I’ll wait until the end of the semester, he thought, knowing that wouldn’t be too far away, and then I’ll ask my father and hers about swapping in another family member instead.
He sat in his usual seat of power in the back of one of the many lectures Talia needed to attend, watching Talia gush about whatever it was girls gushed about with Elodie. Talia had quite vehemently rejected his suggestions, to the point where it felt to him like she was putting on a show when it came to interacting with her inner circle of friends.
Lunch break was when all the action started. Again. Students rushing to eat, others piling to sit outside in the hot summer sun to do homework or converse with their friends. Talia preferred to sit inside by the air conditioning on the sunnier days—she wasn’t a fan of the heat, and Samhain had it packing.
The first thing Janos noticed was Elodie heading away from Jake and Nadine. All his senses went to high alert.
Probably she was just going to the toilet, but another part of him, the part made up of just instinct, wanted to follow her. To see if she really was doing something innocent, or was up to something… nefarious.
But it meant leaving Talia. An active choice with potential consequence. At the last moment, he chose to gallop after Elodie, leaving the blissfully unaware Talia to enjoy the company of her remaining two friends.
Janos transformed small parts of himself to enhance his senses further, so that it would take barely any time at all to complete the change. Elodie did seem like she was heading to do something ordinary—but once she was in the university, she took a side exit, and Janos followed, adrenaline and excitement beginning to pulse through him. Also a little anxiety that he might be wrong, and it was Nadia and Jake he needed to watch out for, or one of the numerous students who harbored a grudge.
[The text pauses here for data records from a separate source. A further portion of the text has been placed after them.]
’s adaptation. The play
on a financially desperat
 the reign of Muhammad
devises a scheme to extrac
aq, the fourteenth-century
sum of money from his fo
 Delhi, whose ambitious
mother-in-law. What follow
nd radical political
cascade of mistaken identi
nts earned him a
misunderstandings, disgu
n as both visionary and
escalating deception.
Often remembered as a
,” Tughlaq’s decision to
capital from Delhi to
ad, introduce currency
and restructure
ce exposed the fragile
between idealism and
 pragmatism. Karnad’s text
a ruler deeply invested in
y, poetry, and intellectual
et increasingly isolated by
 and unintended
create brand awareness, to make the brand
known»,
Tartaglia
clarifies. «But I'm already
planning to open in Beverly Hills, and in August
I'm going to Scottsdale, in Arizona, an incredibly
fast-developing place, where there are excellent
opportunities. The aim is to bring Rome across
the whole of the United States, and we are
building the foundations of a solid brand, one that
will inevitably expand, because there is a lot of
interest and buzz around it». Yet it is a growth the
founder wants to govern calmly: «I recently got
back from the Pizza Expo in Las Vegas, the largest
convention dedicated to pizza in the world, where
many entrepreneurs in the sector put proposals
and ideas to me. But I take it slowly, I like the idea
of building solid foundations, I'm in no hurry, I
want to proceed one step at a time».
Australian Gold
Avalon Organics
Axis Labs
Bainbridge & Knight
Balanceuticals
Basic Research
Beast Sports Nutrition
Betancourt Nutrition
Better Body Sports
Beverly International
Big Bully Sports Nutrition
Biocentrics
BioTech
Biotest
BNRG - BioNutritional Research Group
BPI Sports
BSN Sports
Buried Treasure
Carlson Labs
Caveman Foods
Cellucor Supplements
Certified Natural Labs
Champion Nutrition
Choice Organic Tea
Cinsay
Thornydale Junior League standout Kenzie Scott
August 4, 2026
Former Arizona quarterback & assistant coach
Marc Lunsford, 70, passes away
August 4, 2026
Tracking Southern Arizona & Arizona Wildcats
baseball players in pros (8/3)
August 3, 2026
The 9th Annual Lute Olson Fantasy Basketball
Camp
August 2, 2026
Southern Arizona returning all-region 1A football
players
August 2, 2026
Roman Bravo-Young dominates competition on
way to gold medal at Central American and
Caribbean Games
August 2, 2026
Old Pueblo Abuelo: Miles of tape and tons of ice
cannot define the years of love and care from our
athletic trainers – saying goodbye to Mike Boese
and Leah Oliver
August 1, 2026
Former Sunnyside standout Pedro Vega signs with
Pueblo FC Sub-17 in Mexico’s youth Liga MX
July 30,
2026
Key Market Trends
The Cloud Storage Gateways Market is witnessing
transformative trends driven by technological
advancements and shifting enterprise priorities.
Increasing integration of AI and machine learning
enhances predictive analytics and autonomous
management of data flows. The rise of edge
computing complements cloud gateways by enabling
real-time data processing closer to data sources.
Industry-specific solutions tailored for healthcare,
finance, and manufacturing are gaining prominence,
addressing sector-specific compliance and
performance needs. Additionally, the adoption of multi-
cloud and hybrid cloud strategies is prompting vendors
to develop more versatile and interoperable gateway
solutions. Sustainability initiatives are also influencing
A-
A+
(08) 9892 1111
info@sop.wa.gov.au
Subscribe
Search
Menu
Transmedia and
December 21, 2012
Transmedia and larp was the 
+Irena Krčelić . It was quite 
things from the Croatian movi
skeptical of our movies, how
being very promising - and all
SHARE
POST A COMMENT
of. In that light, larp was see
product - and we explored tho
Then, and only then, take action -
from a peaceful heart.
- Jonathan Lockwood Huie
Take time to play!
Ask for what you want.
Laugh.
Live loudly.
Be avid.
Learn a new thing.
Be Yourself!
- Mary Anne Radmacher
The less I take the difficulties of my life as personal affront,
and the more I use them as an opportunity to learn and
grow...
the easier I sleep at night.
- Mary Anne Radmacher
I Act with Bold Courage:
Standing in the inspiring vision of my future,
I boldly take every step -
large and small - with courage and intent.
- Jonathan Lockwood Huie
Walking through the parking lot, Elodie headed directly into the copse of trees that lined the premises. The small copse led into Rosewood Park, another popular spot where students went to play truant.
His instincts told him not to follow too deep, but his curiosity won out over caution. Inside the copse, Elodie’s trail went off the beaten path, into the wilder tangle of brush.
The stink of death slammed into his nostrils when he finally caught up with Elodie, who stood by an opened bunker of sorts.
“You,” he said, morphing completely into a werewolf. “What are you doing here?”
Elodie, all blonde hair and smiles, faced Janos with little fear. “What are you doing? Shouldn’t you be protecting Talia, like she so hates?”
“I am,” he grated, his inner alpha going wild at the scent of death.
“I’d never hurt her,” Elodie said. She seemed sincere in this statement, but there was something behind her eyes. An edge of madness that Janos hadn’t spotted before. She also stank of stress, from being discovered. “Why would I hurt my best friend?”
“Why would you try and kill her family?”
Her eyes narrowed in response. “Nothing personal. Necromancers...” She gave a little shudder as she said the word. “Necromancers should never be allowed into a position of power. It’s too rotten, too evil a power.”